The UJ holding the gearbox to the propshaft is proving difficult too - I managed to push one side of the UJ through and remove the opposite roller cap, but pushing it back the other way to remove the other roller cap isn't proving easy and needs some thinking about. Access isn't easy either, which isn't helping. 


Sunday 12 May 2024

Uh-oh - New Toy

For a while now I've been contemplating getting a 3D printer. Having a 1973 Triumph GT6 to rebuild has jogged me into action, as there are many plastic parts that are either unavailable or cost an arm and a leg due to their rarity.


It's a 2nd hand Creality Ender 5, which I bought for £95 from a young chap in Tockington who has a print farm business where he 3D prints terrain items for World of Warcraft and similar games, such as the ones below.


He has rows and rows of printers in a unit on a farm that has a number of small industrial units. He occasionally upgrades his printers and sells off the older models.

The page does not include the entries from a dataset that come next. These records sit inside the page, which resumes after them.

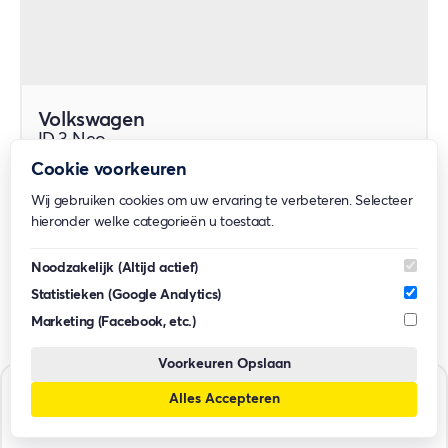
Volkswagen
ID.3 Neo
Hatchback
Cookie voorkeuren
Adviesprijs vanaf
Wij gebruiken cookies om uw ervaring te verbeteren. Selecteer
€ 32.990
hieronder welke categorieën u toestaat.
Garantie
2 jaar
Noodzakelijk
(Altijd actief)
Statistieken
(Google Analytics)
Auto bekijken
Marketing
(Facebook, etc.)
Voorkeuren Opslaan
Alles Accepteren
Auto's filteren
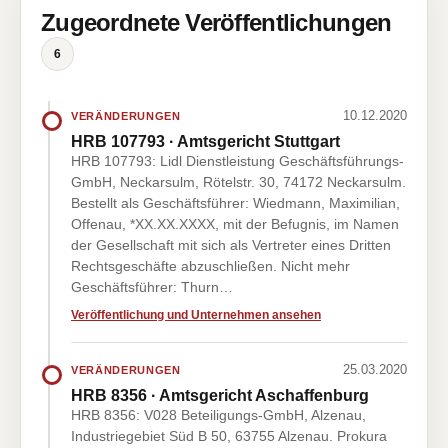
Zugeordnete Veröffentlichungen
6
10.12.2020
VERÄNDERUNGEN
HRB 107793 · Amtsgericht Stuttgart
HRB 107793: Lidl Dienstleistung Geschäftsführungs-
GmbH, Neckarsulm, Rötelstr. 30, 74172 Neckarsulm.
Bestellt als Geschäftsführer: Wiedmann, Maximilian,
Offenau, *XX.XX.XXXX, mit der Befugnis, im Namen
der Gesellschaft mit sich als Vertreter eines Dritten
Rechtsgeschäfte abzuschließen. Nicht mehr
Geschäftsführer: Thurn…
Veröffentlichung und Unternehmen ansehen
25.03.2020
VERÄNDERUNGEN
HRB 8356 · Amtsgericht Aschaffenburg
HRB 8356: V028 Beteiligungs-GmbH, Alzenau,
Industriegebiet Süd B 50, 63755 Alzenau. Prokura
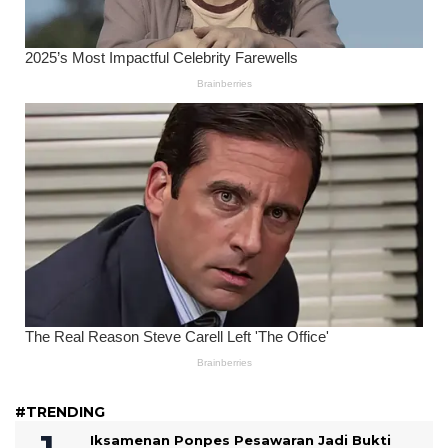
#TRENDING
Iksamenan Ponpes Pesawaran Jadi Bukti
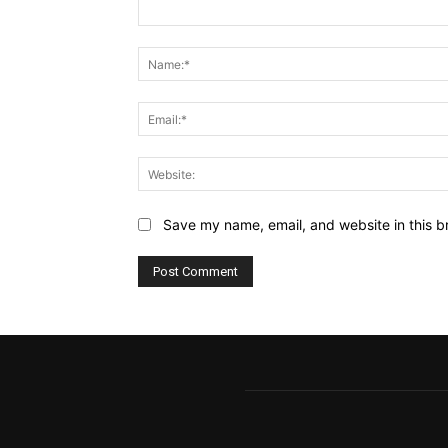
Comment:
Save my name, email, and website in this b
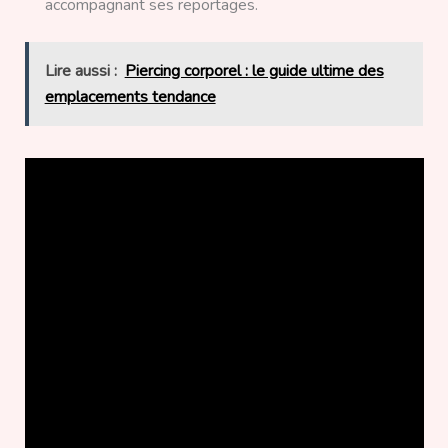
accompagnant ses reportages.
Lire aussi :
Piercing corporel : le guide ultime des
emplacements tendance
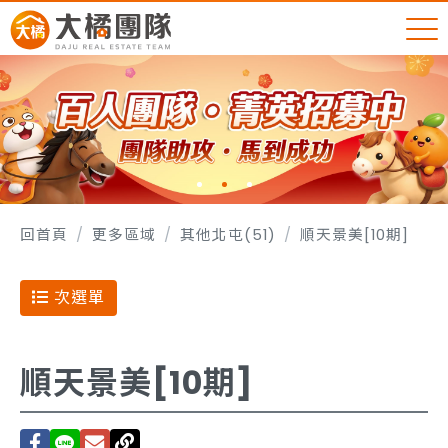
回首頁
更多區域
其他北屯(51)
順天景美[10期]
次選單
順天景美[10期]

I know about as much as the next person about 3D printing, but I'm prepared to learn. Thus far I've learned that there are 3 critical elements:

  1. A 3D printer, believe it or not.
  2. A CAD software package for designing objects you want to print - I'm using Blender, which is Open Source and free.
  3. Slicer software that converts the CAD image into slices for the printer to print - I'm using Cura, which is again free.
You can additionally get a software package that will photograph an original object from multiple angles and recreate it as a CAD image. Some of these come as Android Apps, but you have to subscribe to a cloud service that performs the action and the monthly subscriptions can be quite high. Probably worth it if you're very keen or have a number of objects ready to transform into CAD files.

One obvious limitation of 3D printing is that you can't print objects with overhangs that suddenly appear part way up the object, as there's nothing to support the overhang. Overhangs that slowly build up are from the main structure are OK, as they are supported by the matrix below.  Also overhangs that extend to the base, as they can be built up and eventually connect with the main structure.


Take, for example, the object above. While the tail of the bird on the left can be 3D printed, that of the bird on the right can't, as it's not supported by anything underneath. Had the tail extended to the table top, then it could be printed, as it's supported from the bottom.

I'm going to set myself the task of printing one of the resin lamps I made a couple of years ago (in the image below), but can no longer make due to having developed an allergy to the resin.


After a couple of days mucking about with the Blender software and watching YouTube tutorials, I've managed to come up with this, but it needs a lot more practice.


It's created by draping a rectangular plane over a solid sphere, giving the plane the attributes of cloth, deleting the sphere and turning the result upside down for printing, leaving a fluted shell - much in the same manner I made the resin shape.

The seller has kindly offered to perform a one or two hour printing tutorial for me on Monday for £20 an hour, which I think is very good value. He won't go into design, just the basics of printing, common faults and parts that could go wrong (and how to replace them). Looking forward to it.